■ DIRECTIONS FOR THIS TASK ■
Restate word for word all of the lines below, with each image left out.

■ COLLECTED MATERIAL ■
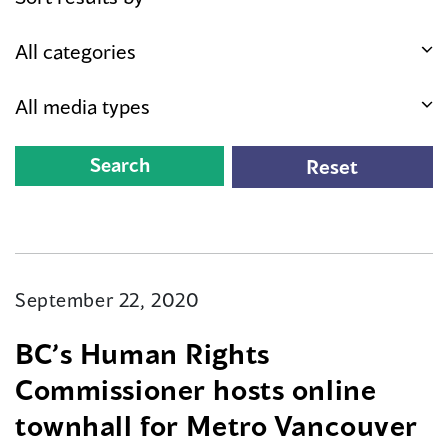
September 22, 2020
BC’s Human Rights
Commissioner hosts online
townhall for Metro Vancouver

■ PROBLEM SOLUTION ■
September 22, 2020
BC’s Human Rights
Commissioner hosts online
townhall for Metro Vancouver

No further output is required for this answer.